Speaking the Language of the Deaf
Twenty years ago, before I joined The Salvation Army, I attended Robles de Justicia Christian Church in Puerto Rico. During a Tuesday service, I saw a beautiful young woman walk in with her boyfriend. The woman sat down and began to carefully watch the pastor speak. My friend Betsy Morales, a sign language interpreter for the government of Puerto Rico who also attended the church, walked up to the couple, sat next to the woman, and began interpreting what the pastor was saying.
That was the moment I became captivated by sign language. For a year, I joined Betsy in taking sign language courses. I will always remember the day she announced to the ministry that she would start a program for the deaf and people who wanted to learn sign language. I prayed to God for His guidance on this endeavor, and He responded with Isaiah 29:18 “In that day the deaf will hear the words of the scroll, and out of gloom and darkness the eyes of the blind will see.”
I served as an interpreter and a sign language teacher in our new ministry for the deaf. Eventually, our ministry had grown so much that we no longer needed to have an interpreter, but rather an entire service for the deaf ministry itself. One of our deaf members took on the responsibility of being the pastor for the service.
An unwritten language
Sign language is used primarily by the deaf, and it is more accessible than the act of “reading lips.” Sign language is visual and is aided by expressions of the hands and face that will help the deaf understand and perceive description and details such as smells and colors.

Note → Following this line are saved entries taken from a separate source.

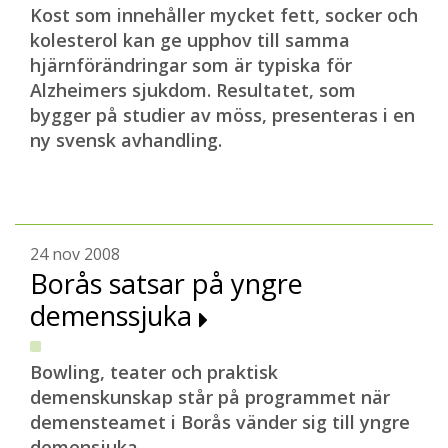
Kost som innehåller mycket fett, socker och
kolesterol kan ge upphov till samma
hjärnförändringar som är typiska för
Alzheimers sjukdom. Resultatet, som
bygger på studier av möss, presenteras i en
ny svensk avhandling.
24 nov 2008
Borås satsar på yngre
demenssjuka
Bowling, teater och praktisk
demenskunskap står på programmet när
demensteamet i Borås vänder sig till yngre
demensjuka.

It is easy to forget how much information one who is not deaf attains through hearing. Every aspect of information that deaf people gather is because they either read it or because it was translated through sign language. Today, many schools and colleges offer courses on American Sign Language (ASL), the primary language of the deaf in North America. Dance groups, including those from The Salvation Army, incorporate sign language into performance routines.
Using our talents
Today, members of our old Puerto Rico ministry continue to work with the deaf. One of them founded the Department of Languages for the Deaf at the University of Puerto Rico. Two others work as interpreters through Skype for schools and hospitals. My husband, Major Guillermo DiCaterina, and I became Salvationists and enrolled in the College for Officer Training in Suffern, N.Y. But even as an officer, I have used sign language to spread God’s message.
In 2012, during my officership at the Buffalo (Temple) N.Y., Corps, a couple named Luis and Ileana arrived in the United States from Puerto Rico just as winter was approaching. Luis was deaf and their family, which included daughters Paola and Alana, needed help with social services.
When the family noticed that there was someone at the corps who could communicate with Luis through sign language, they attended services regularly. To better communicate with Luis, Ileana became more serious about learning sign language. Their daughters also participated in the corps music program.
Eventually, the family became soldiers. My husband and I were asked by Luis and Ileana to officiate their marriage. Today, they all still attend the corps. Welcoming them to God is a testimony to the wonderful things that the Lord can do using our talents and gifts for His Glory.